A Little About Optimizer Nudging In SQL Server
Video Summary
In this video, I delve into optimizer nudging—a technique where we rewrite queries to guide SQL Server’s query optimizer towards the execution plan that best suits our needs. We explore various methods, such as using `TOP` in subqueries and leveraging primary keys for faster performance, while also touching on how index alignment can significantly impact query efficiency. By separating relational elements from informational ones, you can craft more optimized queries. Additionally, I provide links to valuable resources in the video description—ranging from consulting services to training opportunities—that can help you master this technique further. Whether you’re looking for professional assistance or want to support my content, there are plenty of ways to get involved and improve your SQL skills.
Full Transcript
Hello again. Welcome. I’m glad you’re here because we’ve got a couple interesting things to talk about. We are going to discuss optimizer nudging. And of course, by optimizer nudging, I mean the process of rewriting queries in order to get the optimizer to do what we want. So this is just a brief video about that. We cannot go into depth about that because then you’d have to pay me and then you wouldn’t be watching this for free. So we’re just going to, we’re going to just do a little bit about that. Uh, if you look down in the video description, right somewhere in here, uh, you’ll see all sorts of very helpful links. If you need help nudging the optimizer, well, you can hire me for consulting. Uh, if you want to learn how to nudge the optimizer further, you can buy my training. If you just want to support, uh, my, my continuing to provide free, free help with, uh, nudging the optimizer, you can become a channel member and contribute money to the channel. Uh, you can also ask me office hours questions. And of course, if you like this content, uh, the, one of the more, one of the most helpful things you can do is of course, like subscribe and tell a friend because if you keep it all to yourself, it’s very selfish. Uh, pass on tour. This will be one of the last opportunities for you to purchase a ticket for pass on tour Utrecht, October 1st and 2nd. So, uh, I forget.

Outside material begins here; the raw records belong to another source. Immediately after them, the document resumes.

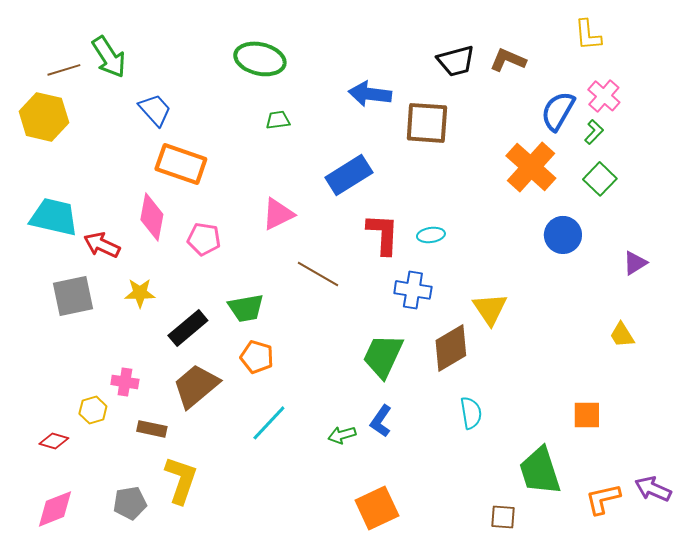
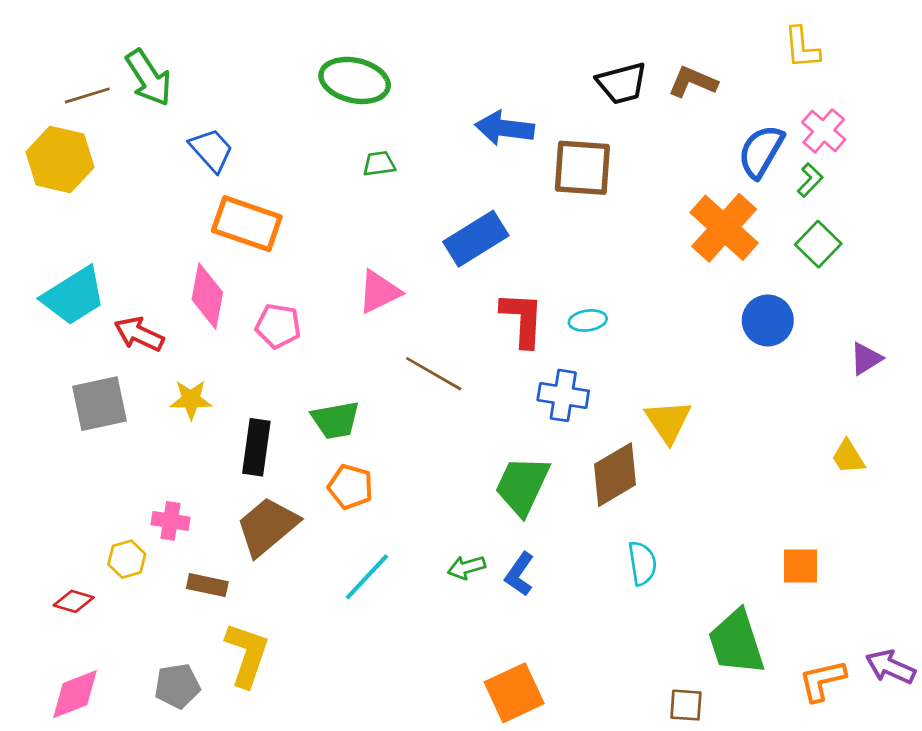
cyan trapezoid: (54, 217) -> (74, 296), turned 135
black rectangle: (188, 328) -> (256, 447), turned -42
green arrow: (342, 435) -> (466, 567), moved

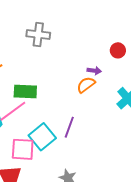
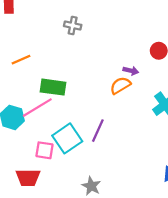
gray cross: (38, 34) -> (73, 25), size x0.7
pink square: (23, 149) -> (44, 150), size x0.7

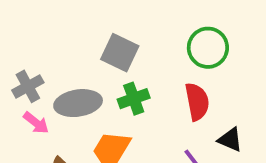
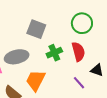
green cross: (134, 99) -> (54, 53), moved

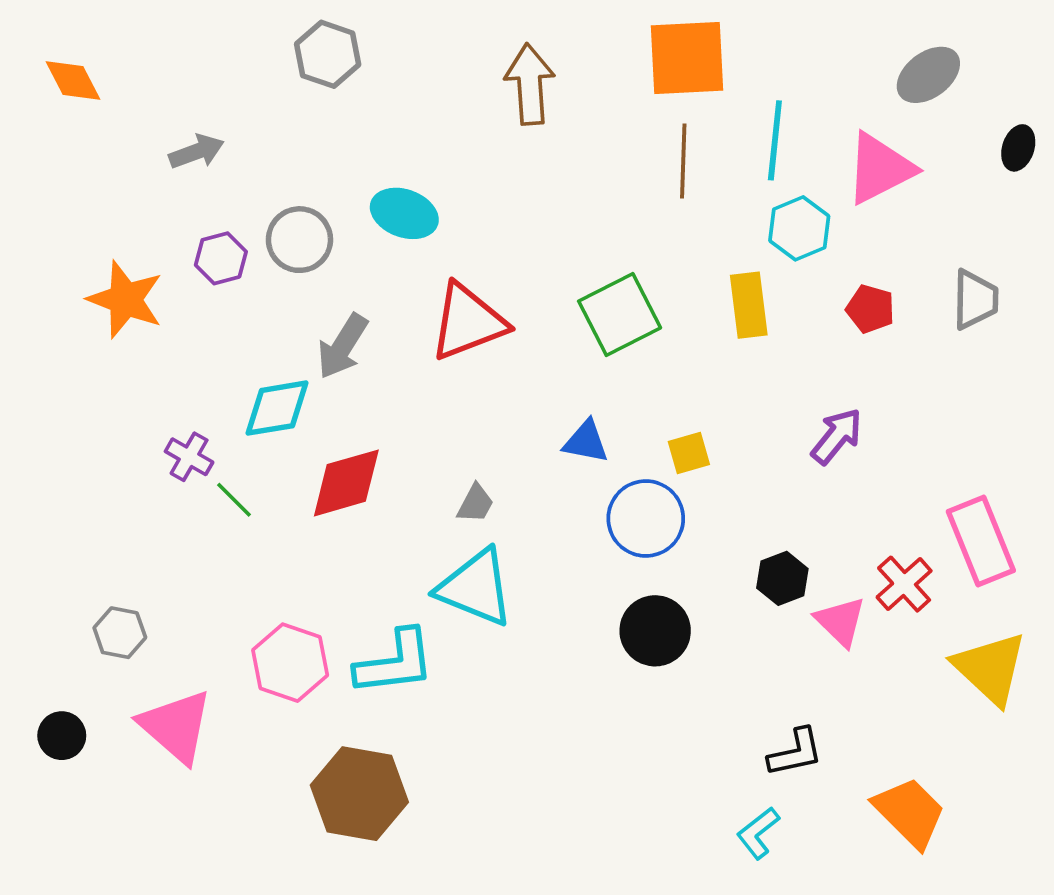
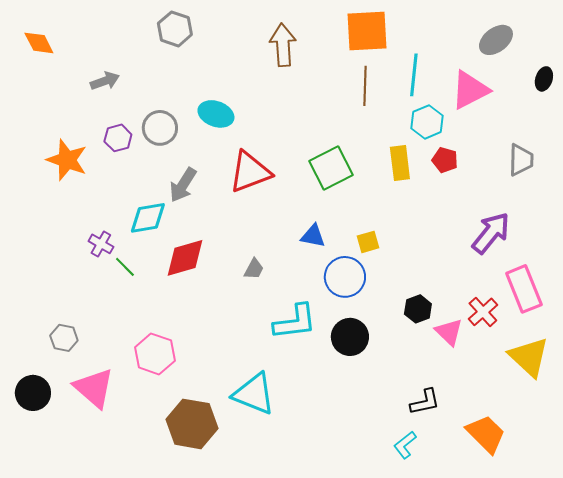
red pentagon: (870, 309) -> (445, 160), moved
purple arrow: (837, 436) -> (491, 233), moved, size x1.4
cyan triangle: (475, 588) -> (254, 394), moved
cyan L-shape: (395, 663) -> (295, 322), moved
black circle: (62, 736) -> (33, 393), size x1.4

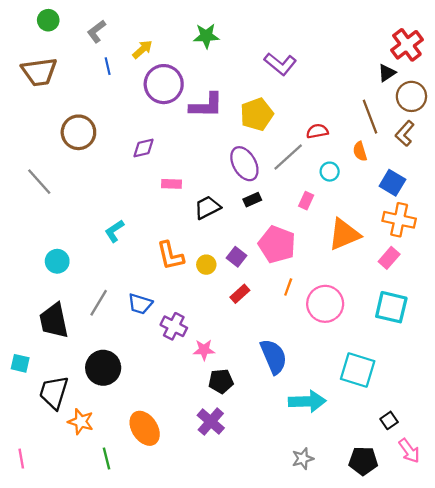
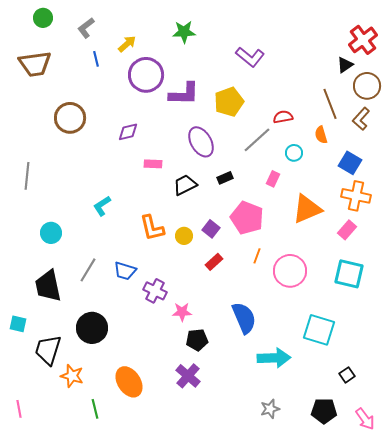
purple ellipse: (244, 164) -> (201, 142), moved
gray line: (39, 182) -> (27, 176), moved, turned 48
pink arrow: (409, 451) -> (365, 419), moved

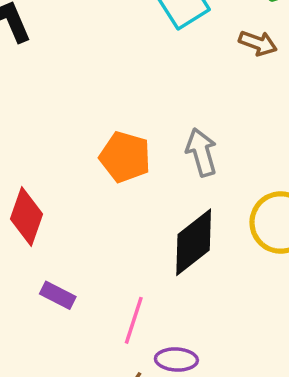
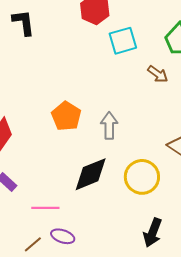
pink line: (134, 320) -> (45, 208), turned 56

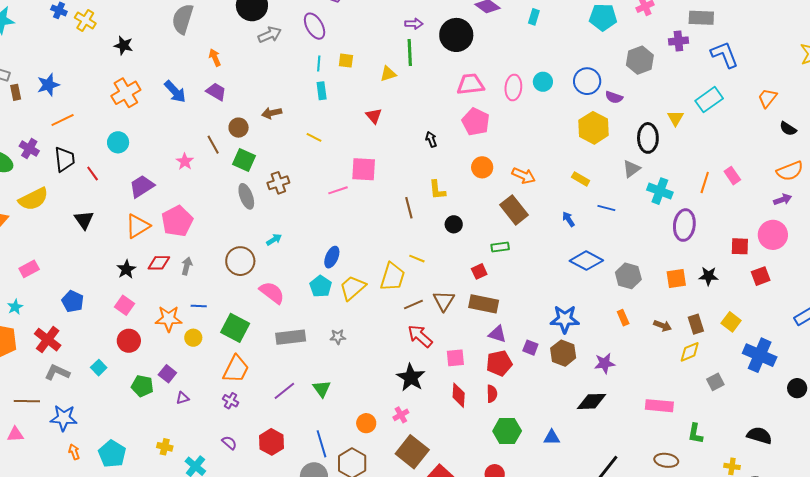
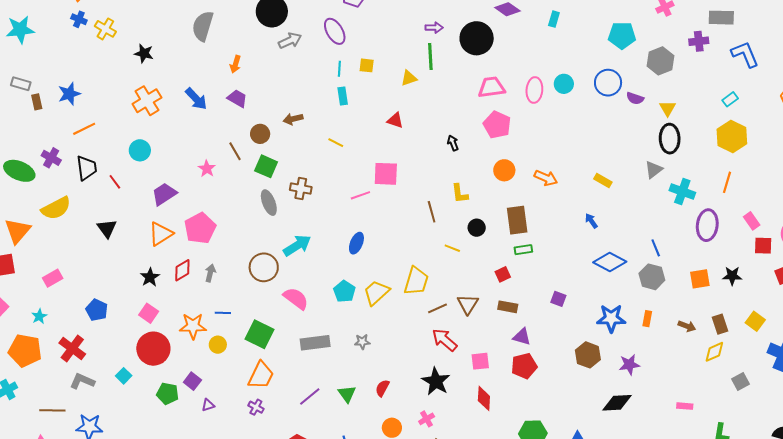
cyan pentagon: (603, 17) -> (622, 35), moved
orange arrow: (215, 58) -> (235, 64), turned -138
cyan rectangle: (709, 100) -> (730, 99), size x0.6
red triangle: (374, 116) -> (395, 120), turned -30
yellow triangle: (676, 118) -> (668, 108), moved
yellow hexagon: (594, 128) -> (732, 136), moved
pink rectangle: (732, 176) -> (752, 221), moved
brown cross: (278, 183) -> (301, 189), turned 30
blue line: (606, 208) -> (656, 248), moved, turned 54
brown rectangle: (514, 210) -> (517, 220), moved, turned 32
cyan arrow: (274, 240) -> (297, 245), size x1.8
blue ellipse: (332, 257) -> (356, 243), moved
yellow line: (417, 259) -> (452, 248), moved
red diamond: (159, 263) -> (182, 270), turned -30
brown rectangle: (484, 304) -> (508, 307), size x0.7
orange rectangle: (623, 318) -> (647, 319), turned 35
blue star: (565, 319) -> (611, 318), moved
red circle: (129, 341) -> (153, 349), size x1.4
purple square: (530, 348) -> (558, 299), moved
red semicircle: (492, 394) -> (382, 388), moved, turned -150
pink rectangle: (659, 406) -> (685, 406), size x0.6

I forget which day I forget which day this week. I have to stop saying that, but I’ll figure it out before, before I, before I mess anything up. And of course, past data community summit, Seattle, November 17th to 21st, two days of T SQL pre-cons with Kendra little. That’s me, me and Kendra little Kendra little. And I will be there teaching you amazing things about T SQL. And then I’ll be home for a bit until I don’t know, someone else decides to pluck me from my domicile and throw me out into the world and expose me to all of you. people again. So anyway, let us begin by nudging the optimizer and fun, various and fun and sundry ways or something like that. So, uh, I’ve got an index created here on the post table on creation date, uh, and then score. And, uh, you know, we’ll, we’ll, we’ll, we’ll talk more about this later, but for now, just stick with me. So, uh, we’ve also got this query and we’re saying, give me the top thousand rows, uh, where creation date is between these two dates or betwixt, not exactly between, because between would be less than and equal to two.
Right. Between is inclusive in that way. Whereas this is exclusive of the stuff. Uh, and if we run this query, uh, we’ll get what I would call a sort of ugly query plan. Right. Uh, we, we start by, uh, seeking into our index and we get kind of a lot of rows out of there. And then we, uh, we do a key lookup. And of course this, this is a row sort of a row by row operation because it is a nested loops join and the whole, and then we end up sorting the data over here.
So we still have, we, we, we created an index, but we still, we still have to sort data, which is, which is a bit upsetting. And then at the very end, we, we top out with our thousand rows and we, uh, we, this all takes about 750 milliseconds. Now the situation can of course get worse if we hit upon one of SQL servers, many tipping points.
For example, if we say select the top 1000 and we increment this date by one to 2013.0318. Remember this was 2013.0317 up here. Uh, SQL Server will neglect to use our nonclustered index entirely. And this will all take about 900 milliseconds after scanning the post table and all that other stuff.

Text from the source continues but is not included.